=== Stored entries ===

▬▬▬▬▬▬

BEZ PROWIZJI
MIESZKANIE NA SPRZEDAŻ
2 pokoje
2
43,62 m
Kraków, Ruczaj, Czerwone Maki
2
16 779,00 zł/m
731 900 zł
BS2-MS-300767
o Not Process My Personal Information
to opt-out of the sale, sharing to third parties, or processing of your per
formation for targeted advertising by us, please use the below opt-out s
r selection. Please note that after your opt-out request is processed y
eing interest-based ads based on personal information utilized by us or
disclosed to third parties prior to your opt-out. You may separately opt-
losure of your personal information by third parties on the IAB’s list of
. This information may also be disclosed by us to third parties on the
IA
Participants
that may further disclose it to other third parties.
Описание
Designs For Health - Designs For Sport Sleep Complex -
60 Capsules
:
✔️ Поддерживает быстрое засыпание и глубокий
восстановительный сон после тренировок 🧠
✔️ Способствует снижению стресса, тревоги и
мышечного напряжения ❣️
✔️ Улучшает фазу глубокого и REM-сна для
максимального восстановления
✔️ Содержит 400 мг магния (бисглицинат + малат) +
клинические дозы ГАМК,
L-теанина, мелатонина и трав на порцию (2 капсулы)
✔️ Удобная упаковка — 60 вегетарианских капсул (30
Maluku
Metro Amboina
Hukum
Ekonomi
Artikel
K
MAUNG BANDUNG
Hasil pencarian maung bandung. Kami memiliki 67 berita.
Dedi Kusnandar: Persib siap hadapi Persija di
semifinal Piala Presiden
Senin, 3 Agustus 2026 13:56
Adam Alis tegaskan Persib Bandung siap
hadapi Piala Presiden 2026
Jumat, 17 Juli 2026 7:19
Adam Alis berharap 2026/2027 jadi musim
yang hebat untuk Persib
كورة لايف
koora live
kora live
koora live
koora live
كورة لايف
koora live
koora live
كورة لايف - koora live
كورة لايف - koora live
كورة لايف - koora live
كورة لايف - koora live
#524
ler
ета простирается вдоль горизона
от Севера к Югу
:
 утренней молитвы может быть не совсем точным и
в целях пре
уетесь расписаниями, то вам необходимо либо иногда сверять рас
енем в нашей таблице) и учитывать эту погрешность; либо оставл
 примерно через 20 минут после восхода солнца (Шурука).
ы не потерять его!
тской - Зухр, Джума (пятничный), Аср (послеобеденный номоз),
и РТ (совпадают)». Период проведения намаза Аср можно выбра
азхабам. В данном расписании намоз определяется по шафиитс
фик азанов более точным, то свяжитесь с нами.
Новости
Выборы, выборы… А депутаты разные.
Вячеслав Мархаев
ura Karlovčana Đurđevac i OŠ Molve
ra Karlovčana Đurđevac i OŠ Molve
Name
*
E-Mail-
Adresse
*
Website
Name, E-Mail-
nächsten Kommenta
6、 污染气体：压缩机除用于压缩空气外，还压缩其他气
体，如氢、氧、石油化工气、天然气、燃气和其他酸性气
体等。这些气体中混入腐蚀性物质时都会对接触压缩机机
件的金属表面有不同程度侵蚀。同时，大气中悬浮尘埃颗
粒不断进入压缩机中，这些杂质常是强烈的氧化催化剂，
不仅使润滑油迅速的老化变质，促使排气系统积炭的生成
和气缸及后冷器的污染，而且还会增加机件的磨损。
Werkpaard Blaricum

▬▬▬▬▬▬

=== Exercise ===
Using the records above, output exactly the lines from the first through the line that contains "и REM-сна для", with both of those included.

=== Solution to this task ===
BEZ PROWIZJI
MIESZKANIE NA SPRZEDAŻ
2 pokoje
2
43,62 m
Kraków, Ruczaj, Czerwone Maki
2
16 779,00 zł/m
731 900 zł
BS2-MS-300767
o Not Process My Personal Information
to opt-out of the sale, sharing to third parties, or processing of your per
formation for targeted advertising by us, please use the below opt-out s
r selection. Please note that after your opt-out request is processed y
eing interest-based ads based on personal information utilized by us or
disclosed to third parties prior to your opt-out. You may separately opt-
losure of your personal information by third parties on the IAB’s list of
. This information may also be disclosed by us to third parties on the
IA
Participants
that may further disclose it to other third parties.
Описание
Designs For Health - Designs For Sport Sleep Complex -
60 Capsules
:
✔️ Поддерживает быстрое засыпание и глубокий
восстановительный сон после тренировок 🧠
✔️ Способствует снижению стресса, тревоги и
мышечного напряжения ❣️
✔️ Улучшает фазу глубокого и REM-сна для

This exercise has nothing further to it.